「実はね、僕。病気で余命1年って言われてるんだ。」

えっと...?

今日した何かよく分からない胸騒ぎはそれだったんだ。

「そう、なんだ」

お母さんと同じじゃん。

ねぇ。なんでみんな、私からいなくなるの。

なんで。

奏太くんがいなきゃ、私何にも出来ないのに。

「ごめん。黙ってて。お母さんの件もあったし、言わないほうが良いかなって思ってた。」

「だけど、言わなきゃ、蘭は全部話してくれたのに、何にも出来ないかなって思って。」

「言って、くれて、ありがとう」

涙がこぼれ落ちそうになってしまった。

奏太くんの方が涙声なのに。

奏太くんの方が苦しいのに。

奏太くんの方が頑張ってるのに。

ここで、泣いちゃだめだ。

「ご、めん」

「今日は、切るね。

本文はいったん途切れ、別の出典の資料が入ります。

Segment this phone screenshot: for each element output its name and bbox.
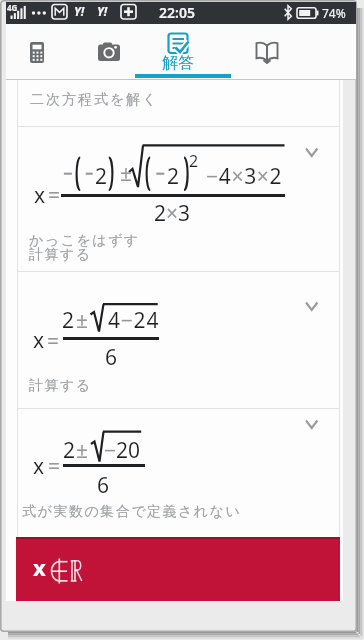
- button[interactable]: [10, 26, 94, 78]
- staticText: 2: [189, 150, 199, 172]
- button[interactable]: [16, 537, 340, 601]
- staticText: 2×3: [154, 199, 191, 228]
- staticText: −20: [104, 436, 141, 465]
- staticText: 2: [62, 306, 75, 335]
- button[interactable]: [142, 26, 224, 78]
- button[interactable]: [17, 271, 340, 408]
- staticText: x: [33, 552, 46, 582]
- staticText: 74%: [322, 5, 346, 21]
- staticText: x: [33, 326, 45, 355]
- staticText: =: [47, 327, 60, 356]
- staticText: ±: [120, 159, 133, 188]
- staticText: 解答: [162, 53, 194, 73]
- staticText: −4×3×2: [206, 162, 283, 191]
- staticText: =: [48, 452, 61, 481]
- staticText: ±: [76, 436, 89, 465]
- staticText: 2: [63, 436, 76, 465]
- staticText: 式が実数の集合で定義されない: [22, 503, 242, 521]
- staticText: 計算する: [29, 377, 92, 395]
- staticText: 2: [95, 162, 108, 191]
- staticText: かっこをはずす: [29, 232, 140, 250]
- staticText: ±: [76, 306, 89, 335]
- button[interactable]: [94, 26, 136, 78]
- staticText: 22:05: [159, 3, 195, 22]
- staticText: x: [33, 452, 45, 481]
- staticText: Y!: [74, 3, 85, 19]
- staticText: 6: [97, 471, 110, 500]
- staticText: 2: [167, 162, 180, 191]
- staticText: 6: [105, 343, 118, 372]
- button[interactable]: [226, 26, 308, 78]
- button[interactable]: [17, 408, 340, 537]
- staticText: 計算する: [29, 246, 92, 264]
- staticText: 4G: [7, 2, 18, 13]
- staticText: 二次方程式を解く: [30, 91, 159, 109]
- staticText: =: [48, 181, 61, 210]
- button[interactable]: [17, 126, 340, 271]
- staticText: x: [34, 181, 46, 210]
- staticText: Y!: [97, 3, 108, 19]
- staticText: 4−24: [108, 306, 160, 335]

」

「ごめんね」



あれから私は泣き続けた。

ビデオ通話しようって言うからメイクも頑張ったのに。

可愛くなったのに。



                      世界の色が真っ暗になった気がした。



・・・もしかして。

私、奏太くんの事、好きになってるのかな。

好きになっても、いずれ別れはあるのに。

そう自分を説得させようとしても、「好き」と言う気持ちが溢れかえって、止められなかった。